>>>>>

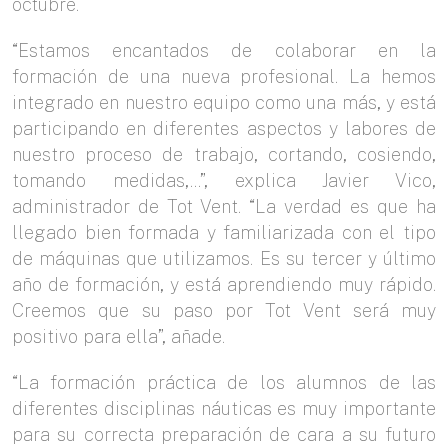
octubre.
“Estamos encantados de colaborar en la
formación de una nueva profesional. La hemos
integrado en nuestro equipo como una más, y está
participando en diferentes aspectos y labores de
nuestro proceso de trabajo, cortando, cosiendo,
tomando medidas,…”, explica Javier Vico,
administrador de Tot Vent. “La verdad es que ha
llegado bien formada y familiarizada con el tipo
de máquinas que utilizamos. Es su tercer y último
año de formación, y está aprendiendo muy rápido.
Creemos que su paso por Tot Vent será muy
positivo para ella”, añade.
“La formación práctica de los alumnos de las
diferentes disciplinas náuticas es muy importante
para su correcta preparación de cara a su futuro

<<<<<
>>>>>

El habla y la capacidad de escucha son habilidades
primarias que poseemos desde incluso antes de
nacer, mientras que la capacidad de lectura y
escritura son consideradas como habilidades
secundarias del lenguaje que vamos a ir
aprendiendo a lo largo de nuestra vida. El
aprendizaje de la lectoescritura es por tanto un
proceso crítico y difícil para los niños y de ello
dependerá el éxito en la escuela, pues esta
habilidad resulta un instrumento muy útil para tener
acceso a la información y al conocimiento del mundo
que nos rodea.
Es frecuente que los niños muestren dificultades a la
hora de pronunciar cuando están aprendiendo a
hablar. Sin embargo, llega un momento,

<<<<<
>>>>>

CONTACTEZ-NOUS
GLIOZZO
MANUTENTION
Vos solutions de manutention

<<<<<

## [PROBLEM TO WORK ON]
The stretch of entries above that starts with the line containing "aprendizaje de la" and goes on through the line containing "que nos rodea." is to be transcribed exactly, and no other line is to be transcribed.

## [SOLUTION]
aprendizaje de la lectoescritura es por tanto un
proceso crítico y difícil para los niños y de ello
dependerá el éxito en la escuela, pues esta
habilidad resulta un instrumento muy útil para tener
acceso a la información y al conocimiento del mundo
que nos rodea.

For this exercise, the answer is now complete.